Jika ke kantor A misalnya Anda berkunjung menjelang waktu istirahat siang,
usahakan berkunjung lagi seminggu atau dua minggu kemudian pada waktu pagi
dengan modus menumpang shalat dhuha atau sore menjelang bubar jam kerja. Begitu
juga dengan kantor-kantor lain, seperti tanpa terencana dengan modus berbeda.
Dengan inovasi berupa kunjungan ini, saya yakin, akan mengubah disiplin dan meningkatkan kinerja pada OPD dimaksud. Kedatangan Anda akan diceritakan staf yang hadir ke staf lain atau pimpinan yang tidak hadir. Apalagi jika Anda berkunjung lagi ke kantor yang sama, seminggu, 9 hari atau 17 hari kemudian, maka akan tertanam di benak staf; Anda sewaktu-waktu bisa datang berkunjung. Dampaknya, mereka akan disiplin dan bekerja dengan baik.
Dalam praktek kepemimpinan, lebih baik menjadi figur yang disegani; Anda akan selalu dihormati – daripada jadi penguasa yang ditakuti; Anda hanya dihormati ketika sedang berhadapan. Pemimpin akan melahirkan kader-kader kepemimpinan, sedangkan penguasa cendrung menumbuhkan bawahan-bawahan penjilat.
Ayah saya, Ramli (kini berusia 80 tahun menurut hijriyah), bekerja sebagai tukang jahit sejak sebelum saya lahir.

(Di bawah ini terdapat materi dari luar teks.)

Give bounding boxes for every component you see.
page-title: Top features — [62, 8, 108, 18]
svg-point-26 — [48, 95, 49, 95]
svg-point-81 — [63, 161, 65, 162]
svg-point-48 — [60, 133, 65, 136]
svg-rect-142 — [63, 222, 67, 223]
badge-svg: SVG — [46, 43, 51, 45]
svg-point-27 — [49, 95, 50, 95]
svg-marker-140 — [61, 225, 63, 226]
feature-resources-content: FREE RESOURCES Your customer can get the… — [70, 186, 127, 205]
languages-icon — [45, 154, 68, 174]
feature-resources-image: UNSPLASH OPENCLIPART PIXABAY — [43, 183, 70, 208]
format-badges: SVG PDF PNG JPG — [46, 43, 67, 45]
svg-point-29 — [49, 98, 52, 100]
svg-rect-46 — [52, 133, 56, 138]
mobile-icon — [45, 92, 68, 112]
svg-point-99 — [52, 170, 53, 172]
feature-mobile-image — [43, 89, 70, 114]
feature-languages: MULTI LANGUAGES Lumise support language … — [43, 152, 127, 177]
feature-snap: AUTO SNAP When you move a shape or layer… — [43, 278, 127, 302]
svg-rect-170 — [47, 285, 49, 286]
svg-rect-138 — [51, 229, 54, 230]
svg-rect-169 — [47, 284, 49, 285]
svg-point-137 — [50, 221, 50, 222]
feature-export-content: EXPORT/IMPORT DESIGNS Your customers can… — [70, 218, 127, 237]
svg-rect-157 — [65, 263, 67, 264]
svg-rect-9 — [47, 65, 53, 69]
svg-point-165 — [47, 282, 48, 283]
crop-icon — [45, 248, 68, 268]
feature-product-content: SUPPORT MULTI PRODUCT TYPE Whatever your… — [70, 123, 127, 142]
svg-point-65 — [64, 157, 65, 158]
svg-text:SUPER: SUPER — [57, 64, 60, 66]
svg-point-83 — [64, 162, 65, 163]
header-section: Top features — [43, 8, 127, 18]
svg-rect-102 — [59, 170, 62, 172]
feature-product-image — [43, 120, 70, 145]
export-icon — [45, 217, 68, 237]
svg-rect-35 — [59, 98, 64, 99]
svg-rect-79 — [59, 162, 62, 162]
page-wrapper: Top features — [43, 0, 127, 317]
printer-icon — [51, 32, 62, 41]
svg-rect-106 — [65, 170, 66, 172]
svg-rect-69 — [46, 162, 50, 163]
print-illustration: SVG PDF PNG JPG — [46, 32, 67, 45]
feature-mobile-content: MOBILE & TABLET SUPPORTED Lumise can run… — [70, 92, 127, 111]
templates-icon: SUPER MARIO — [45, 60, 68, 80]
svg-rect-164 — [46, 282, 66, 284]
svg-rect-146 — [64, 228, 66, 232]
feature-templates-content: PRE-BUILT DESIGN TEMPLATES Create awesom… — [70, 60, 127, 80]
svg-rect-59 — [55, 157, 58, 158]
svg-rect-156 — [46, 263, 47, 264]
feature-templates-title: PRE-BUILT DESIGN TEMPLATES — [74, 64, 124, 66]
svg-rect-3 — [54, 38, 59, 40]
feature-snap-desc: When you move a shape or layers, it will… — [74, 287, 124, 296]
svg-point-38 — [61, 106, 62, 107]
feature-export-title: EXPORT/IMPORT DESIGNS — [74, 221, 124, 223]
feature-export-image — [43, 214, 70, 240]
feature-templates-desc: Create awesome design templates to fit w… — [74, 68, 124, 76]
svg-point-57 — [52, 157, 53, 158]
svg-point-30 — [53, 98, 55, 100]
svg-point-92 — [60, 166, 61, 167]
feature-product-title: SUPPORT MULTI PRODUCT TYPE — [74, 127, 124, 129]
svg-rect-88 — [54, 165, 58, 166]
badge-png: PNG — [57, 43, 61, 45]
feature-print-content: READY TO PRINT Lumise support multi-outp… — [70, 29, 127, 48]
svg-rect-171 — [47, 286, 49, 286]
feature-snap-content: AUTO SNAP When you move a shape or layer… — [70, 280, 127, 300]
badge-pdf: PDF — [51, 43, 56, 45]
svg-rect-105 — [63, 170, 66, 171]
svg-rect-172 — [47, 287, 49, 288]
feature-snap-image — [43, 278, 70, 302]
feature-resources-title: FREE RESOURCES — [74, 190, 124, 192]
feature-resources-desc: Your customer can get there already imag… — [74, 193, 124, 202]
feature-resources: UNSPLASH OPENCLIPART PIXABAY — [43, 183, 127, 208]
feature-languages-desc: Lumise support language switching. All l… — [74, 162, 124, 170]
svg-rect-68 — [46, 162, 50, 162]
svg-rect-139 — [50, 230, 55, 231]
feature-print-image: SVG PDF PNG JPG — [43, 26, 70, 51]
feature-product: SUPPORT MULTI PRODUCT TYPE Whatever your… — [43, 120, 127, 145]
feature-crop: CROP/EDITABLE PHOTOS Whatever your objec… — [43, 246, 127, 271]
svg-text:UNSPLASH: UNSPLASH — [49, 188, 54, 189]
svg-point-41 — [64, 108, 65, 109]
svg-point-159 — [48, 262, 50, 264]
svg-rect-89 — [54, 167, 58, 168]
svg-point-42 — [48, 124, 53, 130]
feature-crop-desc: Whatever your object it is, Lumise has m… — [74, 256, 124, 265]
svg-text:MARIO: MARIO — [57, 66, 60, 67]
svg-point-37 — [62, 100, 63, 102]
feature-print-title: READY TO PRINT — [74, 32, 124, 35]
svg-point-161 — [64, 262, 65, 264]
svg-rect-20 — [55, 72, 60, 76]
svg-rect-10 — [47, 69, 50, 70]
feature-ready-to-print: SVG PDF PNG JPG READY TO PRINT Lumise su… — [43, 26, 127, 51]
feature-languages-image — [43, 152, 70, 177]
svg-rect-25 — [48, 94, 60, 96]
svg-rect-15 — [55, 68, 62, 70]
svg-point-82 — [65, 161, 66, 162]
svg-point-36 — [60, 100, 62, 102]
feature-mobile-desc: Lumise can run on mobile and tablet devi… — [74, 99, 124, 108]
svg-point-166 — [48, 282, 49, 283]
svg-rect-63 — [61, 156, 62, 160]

Beliau berdomisili di Kota Krui – Kabupaten Pesisir Barat, Provinsi Lampung, semenjak tahun 1975. Saya pernah beberapa kali mengunjungi beliau; tahun 1983, 1988, 1989, 1996 dan 1999. Hal yang saya cermati, beliau mengajarkan cara membuat pola, menggunting bahan dan menjahit pakaian dengan menyuruh anak buah dengan melihat cara beliau bekerja. Maklum, pendidikan ayah saya hanya hingga Kelas II Sekolah Dasar.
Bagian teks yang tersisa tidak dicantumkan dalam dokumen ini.